Reference for current version of NUTS/HMC in stan?

Is there a complete and self-contained reference for the current implementation of Stan’s Monte Carlo inference engine? It is briefly discussed in the documentation which imply that it’s just Hoffman & Gelman’s original NUTS with (just one?) modification regarding the selection of the final location of the trajectory from Betancourt’s 2016 paper. (I admit that I find the latter quite hard to parse, albeit without having given it too much effort!)
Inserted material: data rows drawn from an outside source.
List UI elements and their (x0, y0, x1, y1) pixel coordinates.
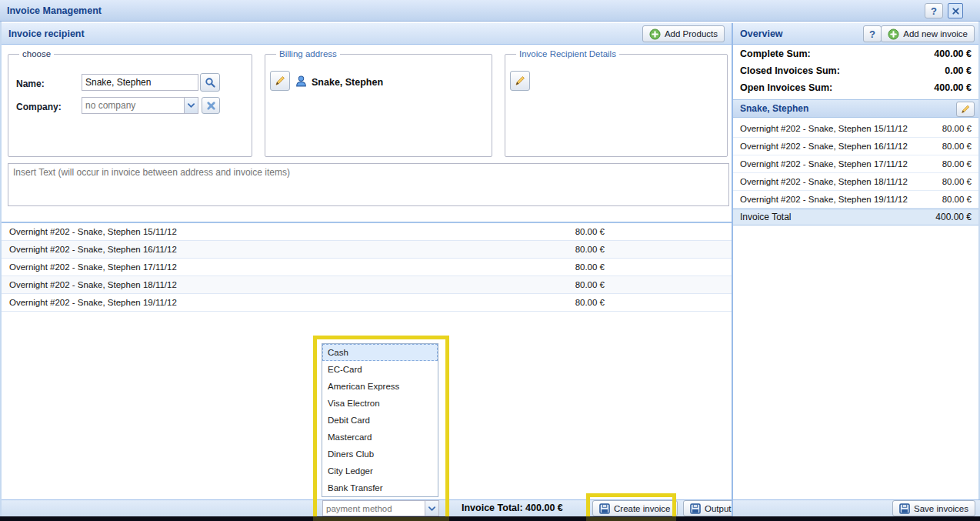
item-amount: 80.00 € (551, 280, 605, 289)
add-products-label: Add Products (665, 29, 718, 38)
sum-value: 400.00 € (934, 48, 972, 59)
item-label: Overnight #202 - Snake, Stephen 15/11/12 (740, 124, 908, 133)
company-dropdown-trigger[interactable] (185, 97, 198, 114)
invoice-total-row: Invoice Total 400.00 € (733, 209, 978, 225)
save-disk-icon (690, 503, 701, 514)
table-row[interactable]: Overnight #202 - Snake, Stephen 15/11/12… (2, 223, 732, 241)
add-new-invoice-label: Add new invoice (903, 29, 968, 38)
create-invoice-label: Create invoice (614, 504, 671, 513)
item-label: Overnight #202 - Snake, Stephen 18/11/12 (740, 177, 908, 186)
billing-address-name: Snake, Stephen (312, 77, 383, 88)
sum-value: 0.00 € (945, 65, 972, 76)
sum-label: Closed Invoices Sum: (740, 65, 840, 76)
list-item[interactable]: Overnight #202 - Snake, Stephen 18/11/12… (733, 173, 978, 191)
name-input[interactable] (82, 74, 198, 91)
sum-label: Open Invoices Sum: (740, 82, 832, 93)
list-item[interactable]: Overnight #202 - Snake, Stephen 17/11/12… (733, 155, 978, 173)
dropdown-option-visa-electron[interactable]: Visa Electron (322, 395, 438, 412)
dropdown-option-cash[interactable]: Cash (322, 344, 438, 361)
table-row[interactable]: Overnight #202 - Snake, Stephen 18/11/12… (2, 276, 732, 294)
clear-x-icon (206, 101, 216, 111)
invoice-total-label: Invoice Total (740, 212, 792, 222)
choose-fieldset: choose Name: Company: (8, 49, 252, 157)
item-amount: 80.00 € (551, 262, 605, 272)
plus-icon (888, 28, 899, 40)
item-amount: 80.00 € (551, 245, 605, 254)
item-label: Overnight #202 - Snake, Stephen 17/11/12 (740, 159, 908, 169)
item-amount: 80.00 € (551, 227, 605, 236)
list-item[interactable]: Overnight #202 - Snake, Stephen 19/11/12… (733, 191, 978, 209)
invoice-recipient-header: Invoice recipient Add Products (2, 23, 732, 45)
invoice-notes-textarea[interactable] (8, 163, 729, 206)
overview-invoice-list: Overnight #202 - Snake, Stephen 15/11/12… (733, 120, 978, 209)
edit-invoice-group-button[interactable] (956, 102, 975, 117)
item-label: Overnight #202 - Snake, Stephen 18/11/12 (2, 280, 551, 289)
item-label: Overnight #202 - Snake, Stephen 19/11/12 (740, 195, 908, 204)
save-disk-icon (899, 503, 910, 514)
table-row[interactable]: Overnight #202 - Snake, Stephen 16/11/12… (2, 241, 732, 259)
sum-row: Open Invoices Sum: 400.00 € (733, 79, 978, 96)
save-invoices-button[interactable]: Save invoices (892, 500, 975, 516)
window-titlebar: Invoice Management ? (0, 0, 980, 22)
plus-icon (649, 28, 661, 40)
invoice-management-window: Invoice Management ? Invoice recipient A… (0, 0, 980, 516)
dropdown-option-debit-card[interactable]: Debit Card (322, 412, 438, 429)
dropdown-option-mastercard[interactable]: Mastercard (322, 429, 438, 446)
item-amount: 80.00 € (942, 142, 972, 151)
dropdown-option-diners-club[interactable]: Diners Club (322, 446, 438, 463)
pencil-icon (514, 75, 526, 87)
dropdown-option-american-express[interactable]: American Express (322, 378, 438, 395)
close-icon (952, 7, 960, 15)
company-label: Company: (16, 102, 62, 112)
invoice-total-label: Invoice Total: 400.00 € (462, 503, 563, 513)
item-label: Overnight #202 - Snake, Stephen 15/11/12 (2, 227, 551, 236)
overview-sums: Complete Sum: 400.00 € Closed Invoices S… (733, 45, 978, 96)
item-amount: 80.00 € (942, 124, 972, 133)
company-input[interactable] (82, 97, 185, 114)
edit-recipient-details-button[interactable] (510, 71, 530, 91)
list-item[interactable]: Overnight #202 - Snake, Stephen 15/11/12… (733, 120, 978, 138)
list-item[interactable]: Overnight #202 - Snake, Stephen 16/11/12… (733, 138, 978, 155)
edit-billing-address-button[interactable] (270, 71, 290, 91)
dropdown-option-ec-card[interactable]: EC-Card (322, 361, 438, 378)
add-new-invoice-button[interactable]: Add new invoice (881, 25, 975, 42)
table-row[interactable]: Overnight #202 - Snake, Stephen 17/11/12… (2, 259, 732, 276)
invoice-group-header: Snake, Stephen (733, 99, 978, 118)
overview-title: Overview (740, 28, 783, 39)
payment-method-combobox[interactable] (322, 500, 425, 516)
item-label: Overnight #202 - Snake, Stephen 19/11/12 (2, 298, 551, 307)
payment-method-trigger[interactable] (425, 500, 439, 516)
window-title: Invoice Management (7, 5, 102, 16)
dropdown-option-bank-transfer[interactable]: Bank Transfer (322, 479, 438, 496)
item-amount: 80.00 € (551, 298, 605, 307)
add-products-button[interactable]: Add Products (642, 25, 725, 42)
item-amount: 80.00 € (942, 177, 972, 186)
billing-address-legend: Billing address (276, 49, 340, 58)
window-help-button[interactable]: ? (925, 3, 943, 18)
search-contact-button[interactable] (200, 73, 220, 92)
person-icon (295, 75, 308, 88)
help-icon: ? (869, 28, 875, 40)
recipient-details-fieldset: Invoice Recipient Details (505, 49, 728, 157)
table-row[interactable]: Overnight #202 - Snake, Stephen 19/11/12… (2, 294, 732, 312)
window-close-button[interactable] (948, 3, 963, 18)
dropdown-option-city-ledger[interactable]: City Ledger (322, 463, 438, 479)
chevron-down-icon (428, 506, 435, 511)
clear-company-button[interactable] (202, 97, 220, 114)
billing-address-fieldset: Billing address Snake, Stephen (265, 49, 492, 157)
overview-help-button[interactable]: ? (863, 25, 882, 42)
right-bottom-toolbar: Save invoices (733, 499, 980, 516)
invoice-group-title: Snake, Stephen (740, 103, 808, 114)
desktop-strip (0, 516, 980, 521)
overview-header: Overview ? Add new invoice (733, 23, 978, 45)
chevron-down-icon (188, 103, 195, 108)
sum-row: Closed Invoices Sum: 0.00 € (733, 62, 978, 79)
save-invoices-label: Save invoices (914, 504, 968, 513)
sum-value: 400.00 € (934, 82, 972, 93)
create-invoice-button[interactable]: Create invoice (592, 500, 678, 516)
search-icon (205, 77, 216, 89)
output-button[interactable]: Output (683, 500, 738, 516)
item-label: Overnight #202 - Snake, Stephen 17/11/12 (2, 262, 551, 272)
item-label: Overnight #202 - Snake, Stephen 16/11/12 (2, 245, 551, 254)
item-amount: 80.00 € (942, 195, 972, 204)
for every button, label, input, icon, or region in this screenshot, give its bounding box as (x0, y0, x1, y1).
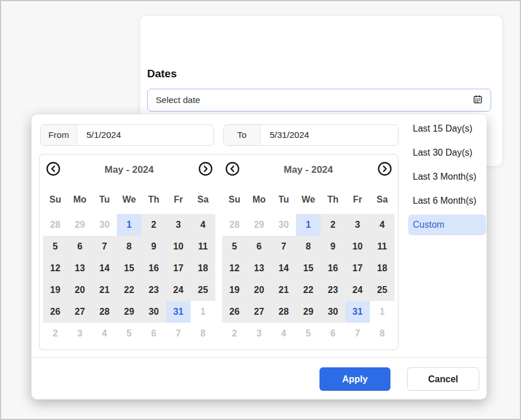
next-month-button[interactable] (198, 162, 213, 177)
day-cell[interactable]: 27 (68, 301, 92, 323)
day-cell[interactable]: 9 (141, 236, 166, 257)
day-cell[interactable]: 27 (247, 301, 271, 323)
day-cell-adjacent-month[interactable]: 30 (271, 214, 296, 236)
prev-month-button[interactable] (45, 162, 61, 177)
day-cell[interactable]: 12 (43, 257, 68, 279)
day-cell-adjacent-month[interactable]: 30 (92, 214, 117, 236)
day-cell[interactable]: 12 (222, 257, 247, 279)
day-cell-selected[interactable]: 1 (117, 214, 141, 236)
day-cell-selected[interactable]: 1 (296, 214, 321, 236)
day-cell[interactable]: 21 (271, 279, 296, 301)
day-cell[interactable]: 4 (191, 214, 215, 236)
day-cell-adjacent-month[interactable]: 1 (370, 301, 394, 323)
day-cell-adjacent-month[interactable]: 1 (191, 301, 215, 323)
day-cell-adjacent-month[interactable]: 5 (117, 323, 141, 344)
day-cell-selected[interactable]: 31 (166, 301, 191, 323)
day-cell-selected[interactable]: 31 (345, 301, 370, 323)
day-cell-adjacent-month[interactable]: 4 (92, 323, 117, 344)
day-cell[interactable]: 21 (92, 279, 117, 301)
from-date-input[interactable]: From 5/1/2024 (40, 124, 214, 146)
calendar-icon[interactable] (473, 94, 483, 106)
day-cell-adjacent-month[interactable]: 3 (68, 323, 92, 344)
day-cell[interactable]: 8 (296, 236, 321, 257)
day-cell-adjacent-month[interactable]: 7 (345, 323, 370, 344)
day-cell[interactable]: 3 (166, 214, 191, 236)
select-date-input[interactable]: Select date (147, 89, 491, 112)
day-cell[interactable]: 9 (321, 236, 345, 257)
day-cell[interactable]: 16 (141, 257, 166, 279)
day-cell[interactable]: 13 (247, 257, 271, 279)
day-cell-adjacent-month[interactable]: 8 (191, 323, 215, 344)
day-cell-adjacent-month[interactable]: 2 (222, 323, 247, 344)
day-cell[interactable]: 8 (117, 236, 141, 257)
day-cell[interactable]: 22 (296, 279, 321, 301)
apply-button[interactable]: Apply (319, 367, 390, 391)
day-cell[interactable]: 6 (247, 236, 271, 257)
day-cell[interactable]: 18 (370, 257, 394, 279)
day-cell-adjacent-month[interactable]: 5 (296, 323, 321, 344)
day-cell[interactable]: 17 (345, 257, 370, 279)
day-cell[interactable]: 10 (345, 236, 370, 257)
day-cell[interactable]: 30 (141, 301, 166, 323)
day-cell[interactable]: 29 (117, 301, 141, 323)
preset-item[interactable]: Last 30 Day(s) (408, 142, 486, 163)
day-cell[interactable]: 2 (321, 214, 345, 236)
day-cell[interactable]: 16 (321, 257, 345, 279)
day-cell[interactable]: 6 (68, 236, 92, 257)
day-cell[interactable]: 13 (68, 257, 92, 279)
to-date-input[interactable]: To 5/31/2024 (223, 124, 398, 146)
day-cell[interactable]: 14 (92, 257, 117, 279)
day-cell[interactable]: 22 (117, 279, 141, 301)
day-cell[interactable]: 14 (271, 257, 296, 279)
day-cell-adjacent-month[interactable]: 6 (141, 323, 166, 344)
day-cell-adjacent-month[interactable]: 4 (271, 323, 296, 344)
day-cell[interactable]: 5 (222, 236, 247, 257)
cancel-button[interactable]: Cancel (407, 367, 479, 391)
day-cell[interactable]: 23 (321, 279, 345, 301)
day-cell[interactable]: 20 (68, 279, 92, 301)
preset-item[interactable]: Last 3 Month(s) (408, 167, 486, 187)
day-cell[interactable]: 26 (43, 301, 68, 323)
day-cell-adjacent-month[interactable]: 29 (68, 214, 92, 236)
prev-month-button[interactable] (224, 162, 240, 177)
next-month-button[interactable] (377, 162, 392, 177)
day-cell[interactable]: 11 (191, 236, 215, 257)
day-cell[interactable]: 15 (117, 257, 141, 279)
day-cell[interactable]: 3 (345, 214, 370, 236)
day-cell[interactable]: 2 (141, 214, 166, 236)
day-cell-adjacent-month[interactable]: 28 (43, 214, 68, 236)
day-cell[interactable]: 4 (370, 214, 394, 236)
preset-item[interactable]: Last 6 Month(s) (408, 191, 486, 211)
day-cell-adjacent-month[interactable]: 28 (222, 214, 247, 236)
day-cell[interactable]: 25 (191, 279, 215, 301)
day-cell[interactable]: 19 (43, 279, 68, 301)
day-cell[interactable]: 20 (247, 279, 271, 301)
day-cell[interactable]: 23 (141, 279, 166, 301)
day-cell[interactable]: 5 (43, 236, 68, 257)
day-cell[interactable]: 10 (166, 236, 191, 257)
day-cell[interactable]: 26 (222, 301, 247, 323)
preset-item-selected[interactable]: Custom (408, 215, 486, 235)
preset-item[interactable]: Last 15 Day(s) (408, 118, 486, 139)
select-date-placeholder: Select date (156, 95, 200, 105)
day-cell-adjacent-month[interactable]: 6 (321, 323, 345, 344)
day-cell[interactable]: 24 (345, 279, 370, 301)
day-cell[interactable]: 17 (166, 257, 191, 279)
day-cell[interactable]: 29 (296, 301, 321, 323)
day-cell[interactable]: 11 (370, 236, 394, 257)
day-cell-adjacent-month[interactable]: 29 (247, 214, 271, 236)
day-cell-adjacent-month[interactable]: 2 (43, 323, 68, 344)
day-cell[interactable]: 19 (222, 279, 247, 301)
day-cell[interactable]: 28 (92, 301, 117, 323)
day-cell[interactable]: 30 (321, 301, 345, 323)
day-cell[interactable]: 18 (191, 257, 215, 279)
day-cell[interactable]: 15 (296, 257, 321, 279)
day-cell[interactable]: 25 (370, 279, 394, 301)
day-cell[interactable]: 7 (271, 236, 296, 257)
day-cell-adjacent-month[interactable]: 7 (166, 323, 191, 344)
day-cell-adjacent-month[interactable]: 8 (370, 323, 394, 344)
day-cell[interactable]: 24 (166, 279, 191, 301)
day-cell[interactable]: 28 (271, 301, 296, 323)
day-cell-adjacent-month[interactable]: 3 (247, 323, 271, 344)
day-cell[interactable]: 7 (92, 236, 117, 257)
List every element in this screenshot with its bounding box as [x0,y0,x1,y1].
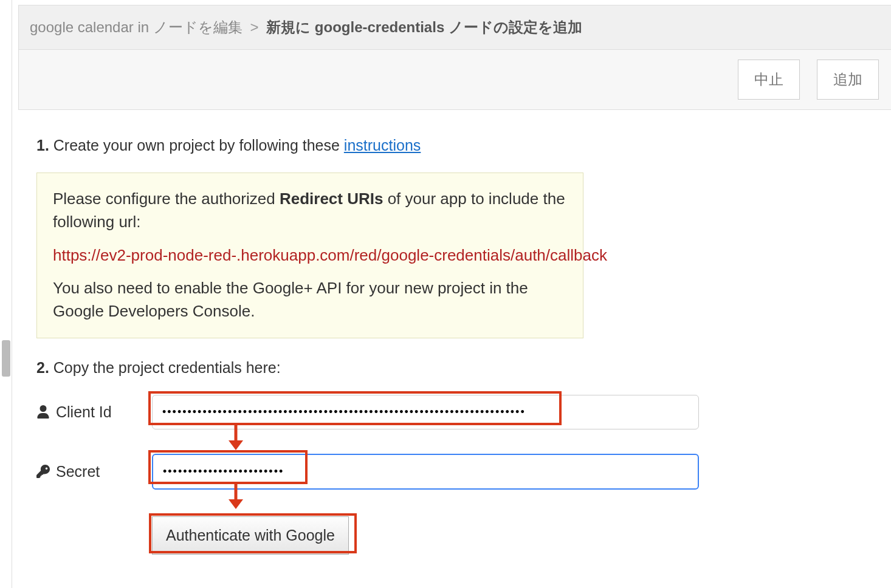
url-prefix: https://ev2-prod-node-red- [53,244,236,267]
secret-row: Secret [36,454,873,490]
box-text-bold: Redirect URIs [280,190,384,208]
breadcrumb-current: 新規に google-credentials ノードの設定を追加 [266,19,582,35]
instructions-link[interactable]: instructions [344,137,421,154]
step-1-number: 1. [36,137,49,154]
redirect-uri-text: Please configure the authorized Redirect… [53,188,567,233]
edit-panel: google calendar in ノードを編集 > 新規に google-c… [18,5,891,567]
client-id-row: Client Id [36,395,873,429]
callback-url: https://ev2-prod-node-red-.herokuapp.com… [53,243,583,267]
resize-handle[interactable] [2,340,10,377]
svg-marker-3 [229,499,243,509]
cancel-button[interactable]: 中止 [738,60,800,100]
client-id-label: Client Id [36,403,152,421]
key-icon [36,465,50,478]
secret-input[interactable] [152,454,699,490]
breadcrumb-parent[interactable]: google calendar in ノードを編集 [30,19,243,35]
content-area: 1. Create your own project by following … [18,110,891,567]
authenticate-google-button[interactable]: Authenticate with Google [152,516,349,555]
left-gutter [0,0,12,588]
user-icon [36,405,50,419]
secret-label: Secret [36,463,152,480]
secret-label-text: Secret [56,463,100,480]
client-id-input[interactable] [152,395,699,429]
step-2-number: 2. [36,359,49,376]
client-id-input-wrap [152,395,699,429]
step-2-text: Copy the project credentials here: [53,359,281,376]
breadcrumb-separator: > [250,19,259,35]
step-1: 1. Create your own project by following … [36,137,873,154]
instructions-box: Please configure the authorized Redirect… [36,173,583,338]
breadcrumb: google calendar in ノードを編集 > 新規に google-c… [18,5,891,50]
auth-row: Authenticate with Google [152,516,873,555]
googleplus-note: You also need to enable the Google+ API … [53,277,567,323]
secret-input-wrap [152,454,699,490]
step-2: 2. Copy the project credentials here: [36,359,873,377]
client-id-label-text: Client Id [56,403,112,421]
add-button[interactable]: 追加 [817,60,879,100]
step-1-text: Create your own project by following the… [53,137,344,154]
toolbar: 中止 追加 [18,50,891,110]
svg-marker-1 [229,440,243,450]
box-text-a: Please configure the authorized [53,190,280,208]
url-suffix: .herokuapp.com/red/google-credentials/au… [236,244,607,267]
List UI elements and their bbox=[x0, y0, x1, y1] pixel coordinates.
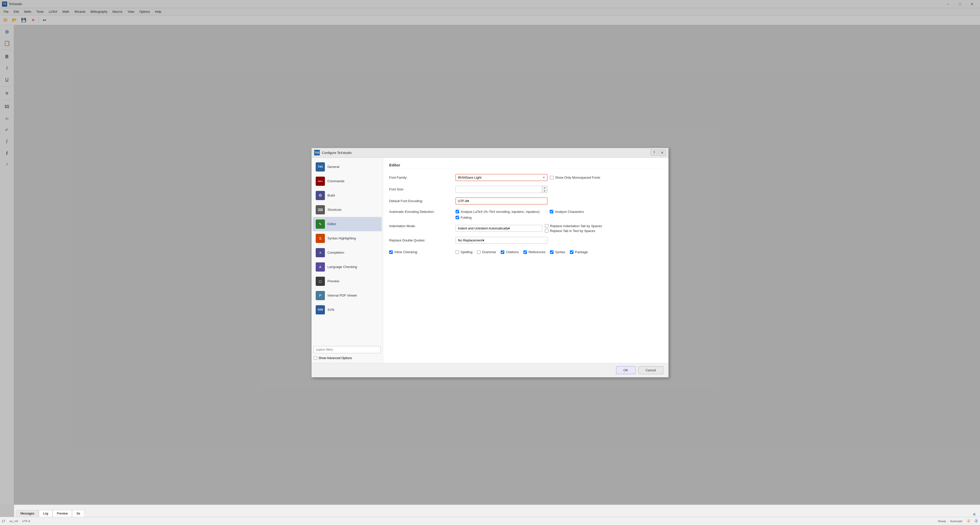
show-monospaced-checkbox[interactable] bbox=[550, 176, 554, 180]
analyze-latex-checkbox[interactable] bbox=[455, 210, 459, 213]
spinbox-down-btn[interactable]: ▼ bbox=[542, 189, 547, 193]
syntax-checkbox[interactable] bbox=[550, 250, 554, 254]
nav-item-build[interactable]: ⚙ Build bbox=[313, 188, 382, 203]
dialog-titlebar: TXS Configure TeXstudio ? ✕ bbox=[312, 148, 668, 158]
encoding-combobox[interactable]: UTF-8 ▾ bbox=[455, 197, 547, 204]
references-label[interactable]: References bbox=[528, 250, 546, 254]
dialog-content: Editor Font Family: IRANSans Light ▼ Sho… bbox=[383, 158, 668, 363]
replace-quotes-combobox[interactable]: No Replacement ▾ bbox=[455, 237, 547, 244]
bottom-close-btn[interactable]: ✕ bbox=[970, 512, 978, 517]
indentation-combobox[interactable]: Indent and Unindent Automatically ▾ bbox=[455, 225, 542, 232]
font-family-control: IRANSans Light ▼ Show Only Monospaced Fo… bbox=[455, 174, 662, 181]
show-advanced-area: Show Advanced Options bbox=[313, 354, 382, 361]
show-monospaced-label[interactable]: Show Only Monospaced Fonts bbox=[555, 176, 600, 180]
nav-label-preview: Preview bbox=[328, 279, 339, 283]
nav-item-preview[interactable]: ◻ Preview bbox=[313, 274, 382, 288]
nav-item-commands[interactable]: latex Commands bbox=[313, 174, 382, 188]
tab-preview[interactable]: Preview bbox=[52, 510, 72, 517]
dialog-close-btn[interactable]: ✕ bbox=[659, 150, 666, 156]
package-checkbox[interactable] bbox=[570, 250, 573, 254]
dialog-body: TXS General latex Commands ⚙ Build bbox=[312, 158, 668, 363]
folding-row: Folding bbox=[455, 216, 472, 220]
section-title: Editor bbox=[389, 163, 662, 169]
nav-item-language[interactable]: A Language Checking bbox=[313, 260, 382, 274]
tab-messages[interactable]: Messages bbox=[16, 510, 39, 517]
indentation-options: Replace Indentation Tab by Spaces Replac… bbox=[545, 224, 602, 233]
encoding-arrow-icon: ▾ bbox=[467, 199, 469, 203]
nav-item-general[interactable]: TXS General bbox=[313, 160, 382, 174]
font-size-spinbox: 11 ▲ ▼ bbox=[455, 186, 547, 193]
nav-label-pdf: Internal PDF Viewer bbox=[328, 294, 357, 298]
syntax-row: Syntax bbox=[550, 250, 565, 254]
folding-checkbox[interactable] bbox=[455, 216, 459, 219]
spelling-label[interactable]: Spelling bbox=[461, 250, 473, 254]
statusbar-encoding: UTF-8 bbox=[22, 520, 30, 523]
replace-tab-text-checkbox[interactable] bbox=[545, 229, 549, 232]
option-filter-input[interactable] bbox=[313, 346, 381, 353]
grammar-label[interactable]: Grammar bbox=[482, 250, 496, 254]
auto-encoding-control: Analyze LaTeX (% !TeX encoding, inputenc… bbox=[455, 210, 662, 220]
nav-label-shortcuts: Shortcuts bbox=[328, 208, 342, 212]
nav-label-completion: Completion bbox=[328, 251, 344, 255]
nav-item-syntax[interactable]: S Syntax Highlighting bbox=[313, 231, 382, 245]
folding-label[interactable]: Folding bbox=[461, 216, 472, 220]
cancel-button[interactable]: Cancel bbox=[638, 366, 663, 374]
nav-icon-general: TXS bbox=[316, 162, 325, 172]
font-size-input[interactable]: 11 bbox=[456, 186, 542, 192]
nav-item-pdf[interactable]: P Internal PDF Viewer bbox=[313, 288, 382, 303]
statusbar-lt: LT bbox=[2, 519, 5, 523]
font-family-combobox[interactable]: IRANSans Light ▼ bbox=[455, 174, 547, 181]
spinbox-up-btn[interactable]: ▲ bbox=[542, 186, 547, 189]
analyze-chars-checkbox[interactable] bbox=[550, 210, 553, 213]
nav-icon-build: ⚙ bbox=[316, 191, 325, 200]
show-monospaced-row: Show Only Monospaced Fonts bbox=[550, 176, 600, 180]
nav-icon-language: A bbox=[316, 262, 325, 272]
font-family-value: IRANSans Light bbox=[458, 176, 541, 180]
grammar-checkbox[interactable] bbox=[477, 250, 480, 254]
dialog-title: Configure TeXstudio bbox=[322, 151, 352, 155]
show-advanced-checkbox[interactable] bbox=[313, 356, 317, 360]
tab-se[interactable]: Se bbox=[72, 510, 84, 517]
analyze-latex-label[interactable]: Analyze LaTeX (% !TeX encoding, inputenc… bbox=[461, 210, 539, 214]
nav-item-svn[interactable]: SVN SVN bbox=[313, 303, 382, 317]
indentation-value: Indent and Unindent Automatically bbox=[458, 226, 508, 230]
statusbar-icon1: ① bbox=[967, 519, 970, 523]
spinbox-buttons: ▲ ▼ bbox=[542, 186, 547, 193]
citations-label[interactable]: Citations bbox=[506, 250, 519, 254]
nav-item-completion[interactable]: ≡ Completion bbox=[313, 245, 382, 260]
font-family-row: Font Family: IRANSans Light ▼ Show Only … bbox=[389, 173, 662, 182]
tab-log[interactable]: Log bbox=[39, 510, 52, 517]
nav-icon-svn: SVN bbox=[316, 305, 325, 315]
indentation-control: Indent and Unindent Automatically ▾ Repl… bbox=[455, 224, 662, 233]
nav-label-syntax: Syntax Highlighting bbox=[328, 236, 356, 240]
replace-quotes-value: No Replacement bbox=[458, 239, 483, 242]
references-checkbox[interactable] bbox=[523, 250, 527, 254]
replace-quotes-row: Replace Double Quotes: No Replacement ▾ bbox=[389, 236, 662, 245]
citations-checkbox[interactable] bbox=[501, 250, 504, 254]
font-size-row: Font Size: 11 ▲ ▼ bbox=[389, 185, 662, 194]
replace-indent-tab-label[interactable]: Replace Indentation Tab by Spaces bbox=[550, 224, 602, 228]
indentation-label: Indentation Mode: bbox=[389, 224, 455, 228]
nav-label-general: General bbox=[328, 165, 339, 169]
statusbar-icon2: ② bbox=[974, 519, 978, 523]
ok-button[interactable]: OK bbox=[616, 366, 636, 374]
option-filter-area bbox=[313, 344, 382, 354]
dialog-help-btn[interactable]: ? bbox=[651, 150, 658, 156]
dialog-titlebar-controls: ? ✕ bbox=[651, 150, 666, 156]
inline-checking-checkbox[interactable] bbox=[389, 250, 393, 254]
font-size-label: Font Size: bbox=[389, 187, 455, 191]
nav-icon-editor: ✎ bbox=[316, 220, 325, 229]
nav-icon-completion: ≡ bbox=[316, 248, 325, 257]
show-advanced-label[interactable]: Show Advanced Options bbox=[318, 356, 352, 360]
nav-item-editor[interactable]: ✎ Editor bbox=[313, 217, 382, 231]
replace-indent-tab-checkbox[interactable] bbox=[545, 224, 549, 228]
nav-item-shortcuts[interactable]: ⌨ Shortcuts bbox=[313, 203, 382, 217]
inline-checking-label[interactable]: Inline Checking: bbox=[394, 250, 418, 254]
analyze-chars-label[interactable]: Analyze Characters bbox=[555, 210, 584, 214]
syntax-label[interactable]: Syntax bbox=[555, 250, 565, 254]
dialog-icon: TXS bbox=[314, 150, 320, 156]
replace-tab-text-label[interactable]: Replace Tab in Text by Spaces bbox=[550, 229, 595, 233]
spelling-checkbox[interactable] bbox=[455, 250, 459, 254]
package-label[interactable]: Package bbox=[575, 250, 588, 254]
analyze-latex-row: Analyze LaTeX (% !TeX encoding, inputenc… bbox=[455, 210, 539, 214]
But at least in this thread there does seem to be some discussion between @betanalpha, @Bob_Carpenter, and others about whether there are any additional differences from just-plain-NUTS which just cuts off without a definitive conclusion…

3 Likes

No. But I think we should.

4 Likes

The last time I asked around on this, I think we settled on the implementation being what is detailed in https://arxiv.org/pdf/1701.02434.pdf (specifically Appendix A.5) plus this PR: Feature/issue 2799 robust no u turn by betanalpha · Pull Request #2800 · stan-dev/stan · GitHub

I don’t think anything substantial has changed since.

2 Likes

@betanalpha

There is an opens doc issue to try to clarify some of this: Clarify that Stan uses non-standard/improved NUTS · Issue #436 · stan-dev/docs · GitHub

3 Likes

This is correct. To summarize the main changes from the original NUTS algorithm to the current Stan implementation are

  1. The termination criterion has been modified to a more geometrically formal termination criterion based on momenta and not positions.
  2. The termination criterion is checked not just at the boundaries of each binary subtree but also between subtrees. These additional checks help to avoid discretization issues that result in numerical trajectories that are too long.
  3. States are not sampled from numerical trajectories using slice sampling but rather direct multinomial sampling.
  4. The adaptation of the step size still uses dual averaging but the target has been modified based on rigorous theoretical calculations. The adaptation of the inverse metric has also been modified slightly.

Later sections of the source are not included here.